-------- Data --------
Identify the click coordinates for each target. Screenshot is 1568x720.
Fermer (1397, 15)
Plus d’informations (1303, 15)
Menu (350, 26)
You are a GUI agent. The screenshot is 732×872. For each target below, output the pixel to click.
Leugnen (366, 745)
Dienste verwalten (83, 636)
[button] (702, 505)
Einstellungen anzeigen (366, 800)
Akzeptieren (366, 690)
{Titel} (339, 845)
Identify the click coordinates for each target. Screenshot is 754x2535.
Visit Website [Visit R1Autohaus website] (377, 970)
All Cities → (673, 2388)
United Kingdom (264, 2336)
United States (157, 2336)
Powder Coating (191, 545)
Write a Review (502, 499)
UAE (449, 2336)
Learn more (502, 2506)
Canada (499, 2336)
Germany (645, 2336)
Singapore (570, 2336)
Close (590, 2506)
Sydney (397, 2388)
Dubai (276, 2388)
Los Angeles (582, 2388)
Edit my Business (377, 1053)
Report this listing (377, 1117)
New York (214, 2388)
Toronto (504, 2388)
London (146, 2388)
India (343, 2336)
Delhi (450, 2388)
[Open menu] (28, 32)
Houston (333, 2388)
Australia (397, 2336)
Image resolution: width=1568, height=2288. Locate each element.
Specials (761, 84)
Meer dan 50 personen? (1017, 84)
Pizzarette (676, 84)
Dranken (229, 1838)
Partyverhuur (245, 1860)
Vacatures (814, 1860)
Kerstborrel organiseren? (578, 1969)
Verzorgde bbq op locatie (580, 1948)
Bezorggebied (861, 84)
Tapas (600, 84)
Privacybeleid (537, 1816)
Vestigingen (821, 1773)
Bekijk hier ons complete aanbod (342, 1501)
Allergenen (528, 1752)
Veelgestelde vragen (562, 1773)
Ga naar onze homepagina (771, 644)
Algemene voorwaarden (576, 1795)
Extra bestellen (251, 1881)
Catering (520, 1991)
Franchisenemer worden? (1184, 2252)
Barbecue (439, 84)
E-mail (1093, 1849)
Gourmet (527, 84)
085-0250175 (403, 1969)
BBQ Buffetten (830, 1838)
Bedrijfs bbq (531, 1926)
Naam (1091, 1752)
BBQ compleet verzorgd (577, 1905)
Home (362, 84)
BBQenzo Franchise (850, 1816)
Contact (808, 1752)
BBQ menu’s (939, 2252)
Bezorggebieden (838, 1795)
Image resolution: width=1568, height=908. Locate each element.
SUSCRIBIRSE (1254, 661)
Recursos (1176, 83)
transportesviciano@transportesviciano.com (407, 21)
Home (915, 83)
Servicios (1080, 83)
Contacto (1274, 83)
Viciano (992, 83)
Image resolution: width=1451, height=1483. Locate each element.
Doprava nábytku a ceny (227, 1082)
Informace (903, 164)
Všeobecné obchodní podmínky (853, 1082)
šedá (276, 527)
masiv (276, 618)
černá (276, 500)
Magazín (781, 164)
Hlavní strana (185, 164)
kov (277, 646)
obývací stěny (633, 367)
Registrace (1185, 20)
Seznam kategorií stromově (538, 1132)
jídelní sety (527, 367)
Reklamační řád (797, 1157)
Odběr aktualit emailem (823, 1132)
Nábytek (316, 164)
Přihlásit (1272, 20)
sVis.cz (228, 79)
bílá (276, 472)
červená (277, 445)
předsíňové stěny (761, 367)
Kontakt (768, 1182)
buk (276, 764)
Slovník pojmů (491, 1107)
--------
### Prompt:
The required output is the entries from their opening line through the line holding "Gourmet (527, 84)", repeated exactly, with both end lines kept.

### Worked solution:
Identify the click coordinates for each target. Screenshot is 1568x720.
Fermer (1397, 15)
Plus d’informations (1303, 15)
Menu (350, 26)
You are a GUI agent. The screenshot is 732×872. For each target below, output the pixel to click.
Leugnen (366, 745)
Dienste verwalten (83, 636)
[button] (702, 505)
Einstellungen anzeigen (366, 800)
Akzeptieren (366, 690)
{Titel} (339, 845)
Identify the click coordinates for each target. Screenshot is 754x2535.
Visit Website [Visit R1Autohaus website] (377, 970)
All Cities → (673, 2388)
United Kingdom (264, 2336)
United States (157, 2336)
Powder Coating (191, 545)
Write a Review (502, 499)
UAE (449, 2336)
Learn more (502, 2506)
Canada (499, 2336)
Germany (645, 2336)
Singapore (570, 2336)
Close (590, 2506)
Sydney (397, 2388)
Dubai (276, 2388)
Los Angeles (582, 2388)
Edit my Business (377, 1053)
Report this listing (377, 1117)
New York (214, 2388)
Toronto (504, 2388)
London (146, 2388)
India (343, 2336)
Delhi (450, 2388)
[Open menu] (28, 32)
Houston (333, 2388)
Australia (397, 2336)
Image resolution: width=1568, height=2288. Locate each element.
Specials (761, 84)
Meer dan 50 personen? (1017, 84)
Pizzarette (676, 84)
Dranken (229, 1838)
Partyverhuur (245, 1860)
Vacatures (814, 1860)
Kerstborrel organiseren? (578, 1969)
Verzorgde bbq op locatie (580, 1948)
Bezorggebied (861, 84)
Tapas (600, 84)
Privacybeleid (537, 1816)
Vestigingen (821, 1773)
Bekijk hier ons complete aanbod (342, 1501)
Allergenen (528, 1752)
Veelgestelde vragen (562, 1773)
Ga naar onze homepagina (771, 644)
Algemene voorwaarden (576, 1795)
Extra bestellen (251, 1881)
Catering (520, 1991)
Franchisenemer worden? (1184, 2252)
Barbecue (439, 84)
E-mail (1093, 1849)
Gourmet (527, 84)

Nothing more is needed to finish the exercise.